━━━ Provided material ━━━

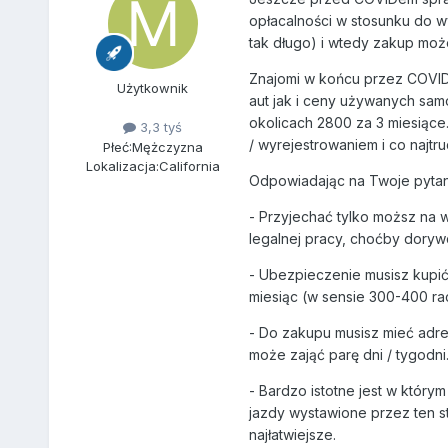
opłacalności w stosunku do w
tak długo) i wtedy zakup moż
Znajomi w końcu przez COVID 
Użytkownik
aut jak i ceny używanych sam
okolicach 2800 za 3 miesiące.
3,3 tyś
/ wyrejestrowaniem i co najt
Płeć:
Mężczyzna
Lokalizacja:
California
Odpowiadając na Twoje pytan
- Przyjechać tylko moższ na 
legalnej pracy, choćby doryw
- Ubezpieczenie musisz kupić 
miesiąc (w sensie 300-400 ra
- Do zakupu musisz mieć adres
może zająć parę dni / tygodni.
- Bardzo istotne jest w który
jazdy wystawione przez ten st
najłatwiejsze.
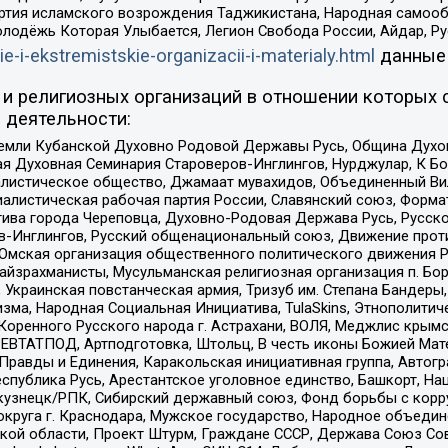
ртия исламского возрождения Таджикистана, Народная самооб
олодёжь Которая Улыбается, Легион Свобода России, Айдар, Р
ie-i-ekstremistskie-organizacii-i-materialy.html
данные
и религиозных организаций в отношении которых 
 деятельности:
земли Кубанской Духовно Родовой Державы Русь, Община Духо
 Духовная Семинария Староверов-Инглингов, Нурджулар, К Бо
листическое общество, Джамаат мувахидов, Объединенный Вил
иалистическая рабочая партия России, Славянский союз, Форма
ива города Череповца, Духовно-Родовая Держава Русь, Русск
-Инглингов, Русский общенациональный союз, Движение против
 Омская организация общественного политического движения Р
йзрахманисты, Мусульманская религиозная организация п. Бо
краинская повстанческая армия, Тризуб им. Степана Бандеры, Бр
зма, Народная Социальная Инициатива, TulaSkins, Этнополитич
оренного Русского народа г. Астрахани, ВОЛЯ, Меджлис крымс
РЕВТАТПОД, Артподготовка, Штольц, В честь иконы Божией Мате
равды и Единения, Каракольская инициативная группа, Автогра
спублика Русь, Арестантское уголовное единство, Башкорт, Наци
окузнецк/РПК, Сибирский державный союз, Фонд борьбы с кор
округа г. Краснодара, Мужское государство, Народное объедин
ой области, Проект Штурм, Граждане СССР, Держава Союз Сов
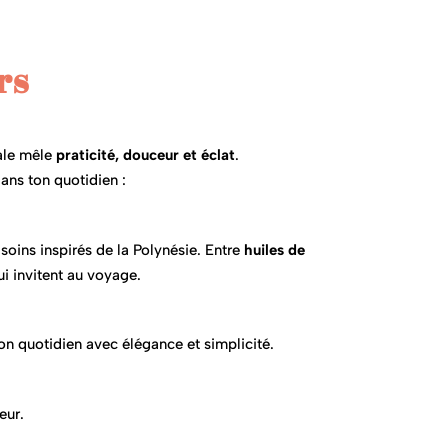
rs
nale mêle
praticité, douceur et éclat
.
dans ton quotidien :
oins inspirés de la Polynésie. Entre
huiles de
ui invitent au voyage.
on quotidien avec élégance et simplicité.
eur.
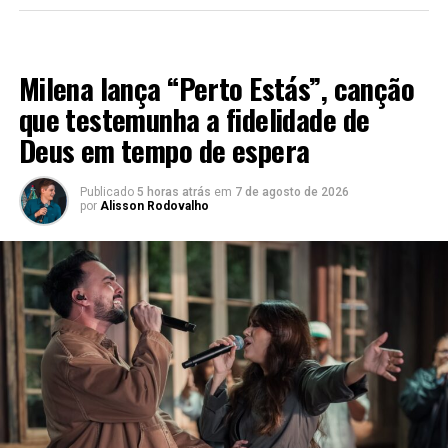
MÚSICA
Milena lança “Perto Estás”, canção
que testemunha a fidelidade de
Deus em tempo de espera
Publicado
5 horas atrás
em
7 de agosto de 2026
por
Alisson Rodovalho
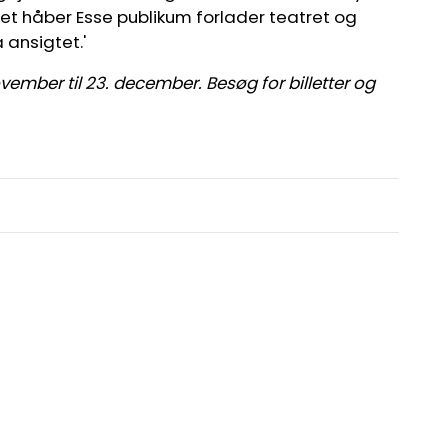
et håber Esse publikum forlader teatret og
 ansigtet.'
ovember til 23. december. Besøg for billetter og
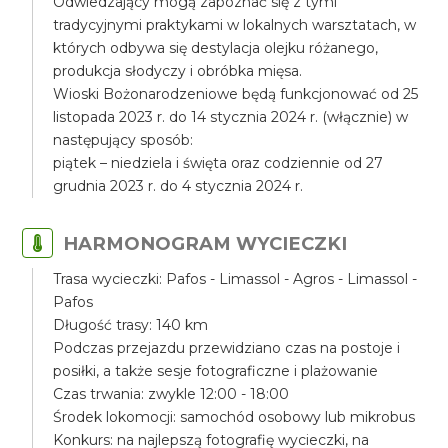
Odwiedzający mogą zapoznać się z tymi
tradycyjnymi praktykami w lokalnych warsztatach, w
których odbywa się destylacja olejku różanego,
produkcja słodyczy i obróbka mięsa.
Wioski Bożonarodzeniowe będą funkcjonować od 25
listopada 2023 r. do 14 stycznia 2024 r. (włącznie) w
następujący sposób:
piątek – niedziela i święta oraz codziennie od 27
grudnia 2023 r. do 4 stycznia 2024 r.
HARMONOGRAM WYCIECZKI
Trasa wycieczki: Pafos - Limassol - Agros - Limassol -
Pafos
Długość trasy: 140 km
Podczas przejazdu przewidziano czas na postoje i
posiłki, a także sesje fotograficzne i plażowanie
Czas trwania: zwykle 12:00 - 18:00
Środek lokomocji: samochód osobowy lub mikrobus
Konkurs: na najlepszą fotografię wycieczki, na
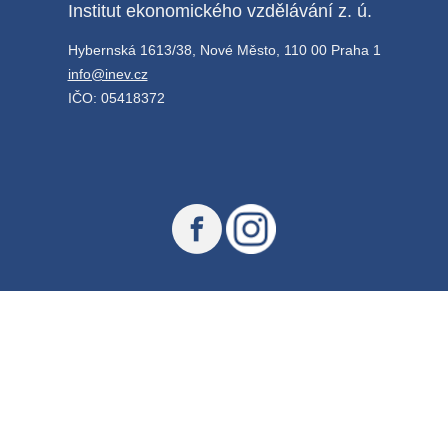
Institut ekonomického vzdělávání z. ú.
Hybernská 1613/38, Nové Město, 110 00 Praha 1
info@inev.cz
IČO: 05418372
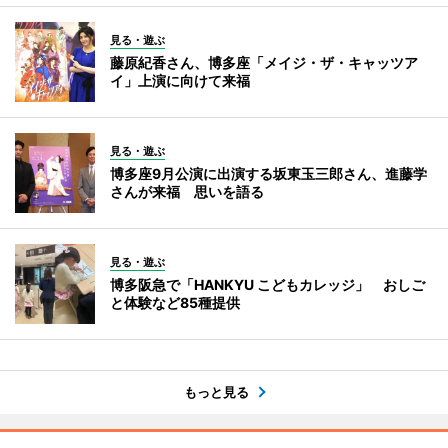
見る・遊ぶ
藤原紀香さん、博多座「メイジ・ザ・キャッツア
イ」上演に向けて来福
見る・遊ぶ
博多座9月公演に出演する坂東玉三郎さん、進藤学
さんが来福 思いを語る
見る・遊ぶ
博多阪急で「HANKYU こどもカレッジ」 おしご
と体験など85種提供
もっと見る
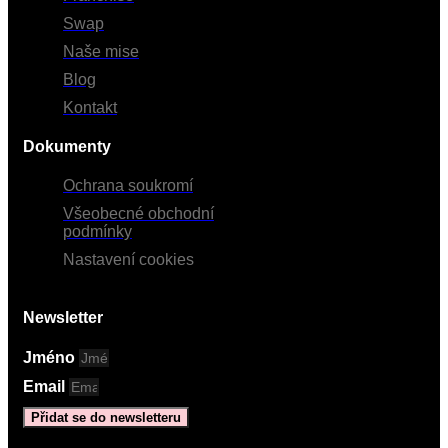
Swap
Naše mise
Blog
Kontakt
Dokumenty
Ochrana soukromí
Všeobecné obchodní
podmínky
Nastavení cookies
Newsletter
Jméno
Email
Přidat se do newsletteru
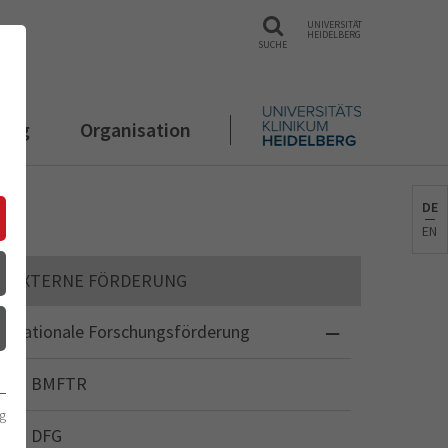
UNIVERSITÄT
HEIDELBERG
SUCHE
rung
Organisation
DE
EN
EXTERNE FÖRDERUNG
Nationale Forschungsförderung
BMFTR
g
DFG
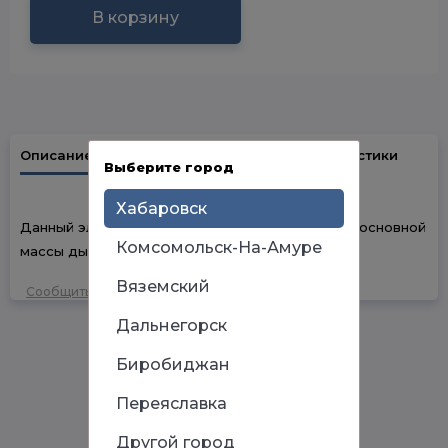
В корзину
Описание
Наличие в магазинах
Характеристики
Выберите город
Хабаровск
Данный элемент предназначен для постановки основной
Комсомольск-На-Амуре
массы дымохода.
Вяземский
Сообщить об ошибке
Дальнегорск
Биробиджан
Переяславка
Другой город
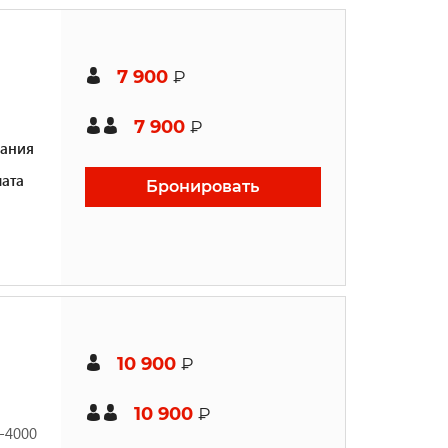
7 900
₽
7 900
₽
ания
ата
Бронировать
10 900
₽
10 900
₽
-4000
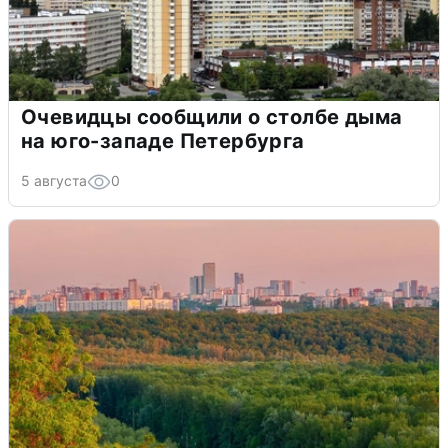
Очевидцы сообщили о столбе дыма
на юго-западе Петербурга
5 августа
0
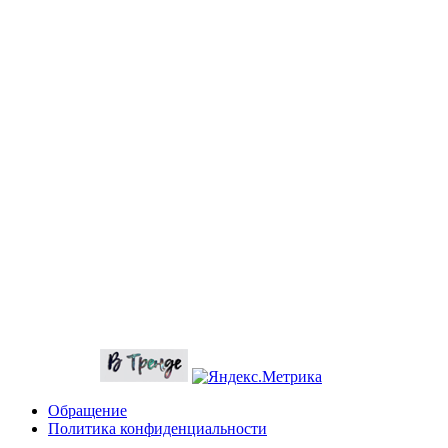
Обращение
Политика конфиденциальности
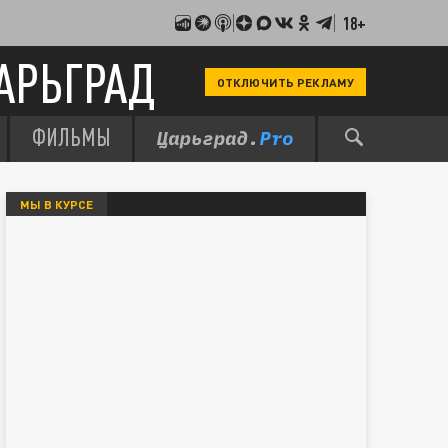
18+
АРЬГРАД
ОТКЛЮЧИТЬ РЕКЛАМУ
ФИЛЬМЫ
МЫ В КУРСЕ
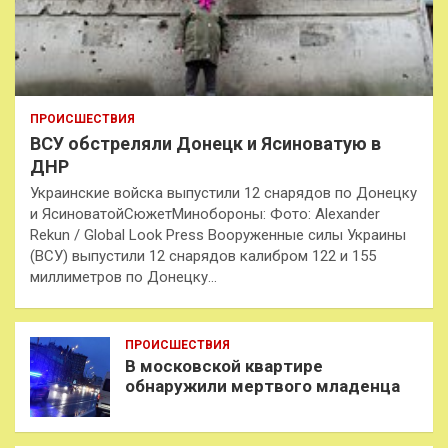
ПРОИСШЕСТВИЯ
ВСУ обстреляли Донецк и Ясиноватую в
ДНР
Украинские войска выпустили 12 снарядов по Донецку
и ЯсиноватойСюжетМинобороны: Фото: Alexander
Rekun / Global Look Press Вооруженные силы Украины
(ВСУ) выпустили 12 снарядов калибром 122 и 155
миллиметров по Донецку…
ПРОИСШЕСТВИЯ
В московской квартире
обнаружили мертвого младенца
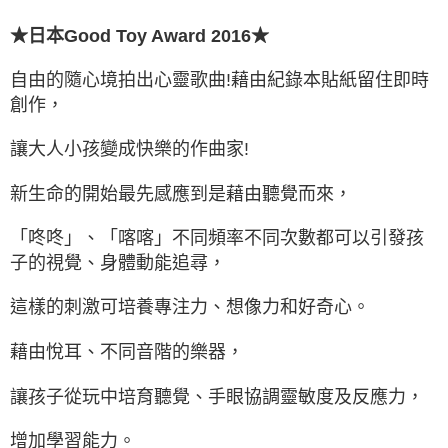
★日本Good Toy Award 2016★
自由的隨心境拍出心靈歌曲!藉由紀錄本貼紙留住即時
創作，
讓大人小孩變成快樂的作曲家!
新生命的開始最先感應到是藉由聽覺而來，
「咚咚」、「喀喀」不同頻率不同次數都可以引發孩
子的視覺、身體動能追尋，
這樣的刺激可培養專注力、想像力和好奇心。
藉由悅耳、不同音階的樂器，
讓孩子從玩中培育聽覺、手眼協調靈敏度及反應力，
增加學習能力。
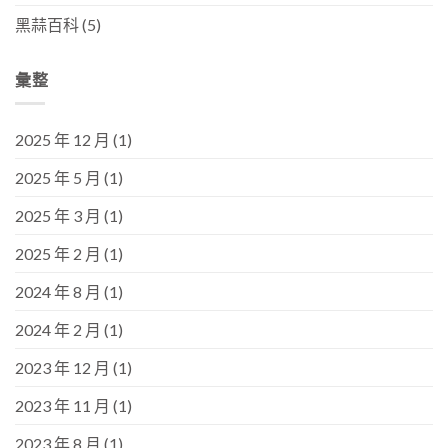
黑蒜百科
(5)
彙整
2025 年 12 月
(1)
2025 年 5 月
(1)
2025 年 3 月
(1)
2025 年 2 月
(1)
2024 年 8 月
(1)
2024 年 2 月
(1)
2023 年 12 月
(1)
2023 年 11 月
(1)
2023 年 8 月
(1)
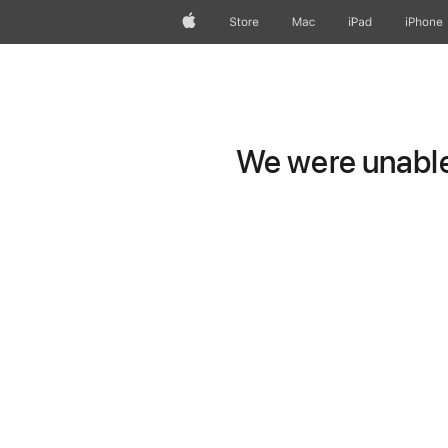
Apple
Store
Mac
iPad
iPhone
We were unable 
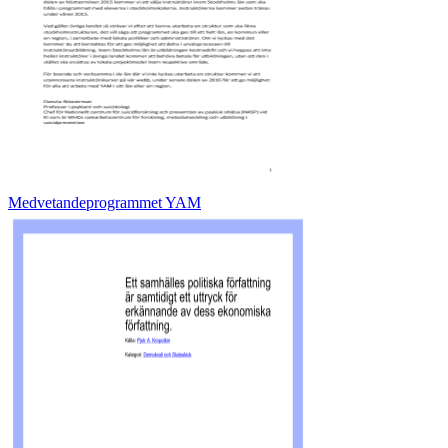
Medvetandeprogrammet YAM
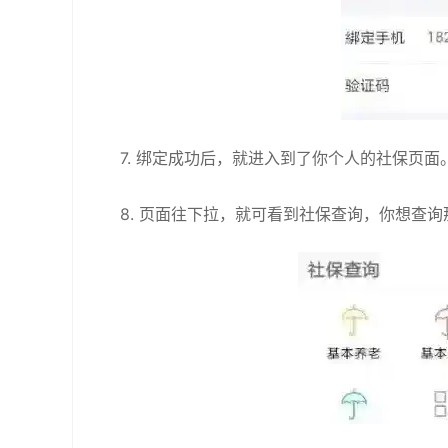
7. 绑定成功后，就进入到了你个人的社保页面
8. 页面往下拉，就可看到社保查询，你想查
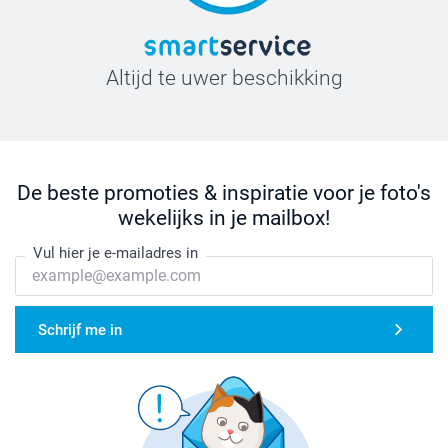
Altijd te uwer beschikking
De beste promoties & inspiratie voor je foto's
wekelijks in je mailbox!
Vul hier je e-mailadres in
Schrijf me in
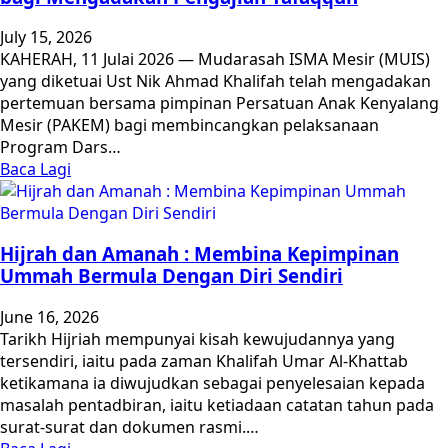
July 15, 2026
KAHERAH, 11 Julai 2026 — Mudarasah ISMA Mesir (MUIS)
yang diketuai Ust Nik Ahmad Khalifah telah mengadakan
pertemuan bersama pimpinan Persatuan Anak Kenyalang
Mesir (PAKEM) bagi membincangkan pelaksanaan
Program Dars…
Baca Lagi
Hijrah dan Amanah : Membina Kepimpinan
Ummah Bermula Dengan Diri Sendiri
June 16, 2026
Tarikh Hijriah mempunyai kisah kewujudannya yang
tersendiri, iaitu pada zaman Khalifah Umar Al-Khattab
ketikamana ia diwujudkan sebagai penyelesaian kepada
masalah pentadbiran, iaitu ketiadaan catatan tahun pada
surat-surat dan dokumen rasmi.…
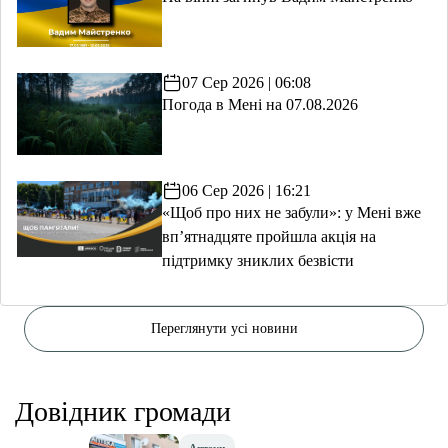
07 Сер 2026 | 06:08
Погода в Мені на 07.08.2026
06 Сер 2026 | 16:21
«Щоб про них не забули»: у Мені вже
вп’ятнадцяте пройшла акція на
підтримку зниклих безвісти
Переглянути усі новини
Довідник громади
Аптеки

━━━

§ Instructions for the task:
Find how many lines above include "России"; reply with the number only.

§ Response box:
2